[Entries taken from a collection]
───

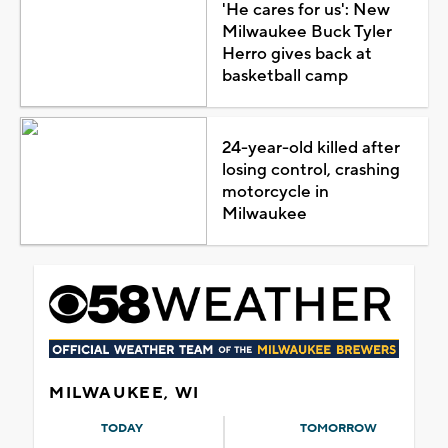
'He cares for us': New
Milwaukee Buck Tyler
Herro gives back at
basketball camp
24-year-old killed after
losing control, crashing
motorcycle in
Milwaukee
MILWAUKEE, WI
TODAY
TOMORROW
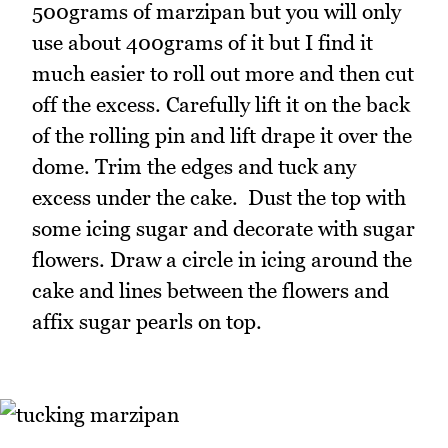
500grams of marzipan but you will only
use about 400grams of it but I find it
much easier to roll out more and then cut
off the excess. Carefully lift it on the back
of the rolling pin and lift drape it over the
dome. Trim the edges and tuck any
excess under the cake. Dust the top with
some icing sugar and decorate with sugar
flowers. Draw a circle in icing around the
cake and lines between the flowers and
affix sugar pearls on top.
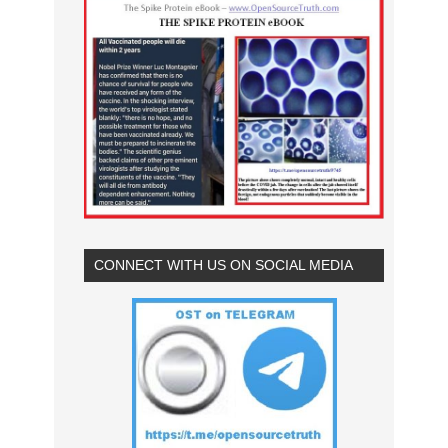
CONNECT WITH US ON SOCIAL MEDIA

───

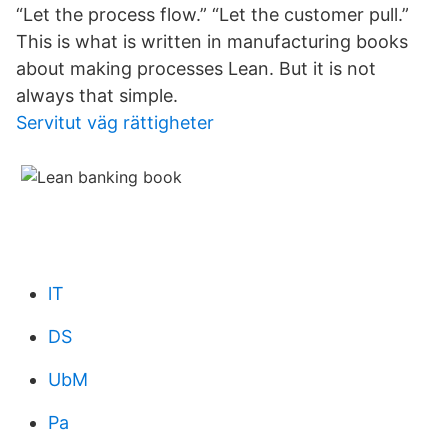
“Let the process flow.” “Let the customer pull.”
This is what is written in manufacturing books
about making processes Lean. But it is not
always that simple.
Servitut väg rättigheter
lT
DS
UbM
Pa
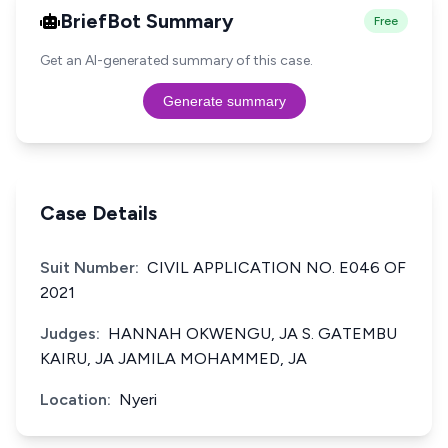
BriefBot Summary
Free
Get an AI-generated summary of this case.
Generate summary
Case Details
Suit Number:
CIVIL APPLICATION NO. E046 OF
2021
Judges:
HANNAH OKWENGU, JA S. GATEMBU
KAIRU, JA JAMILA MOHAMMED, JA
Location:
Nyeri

───

> [PROMPT]
Copy each line from the data that features the string "sugar".

> [OUTPUT]
some icing sugar and decorate with sugar
affix sugar pearls on top.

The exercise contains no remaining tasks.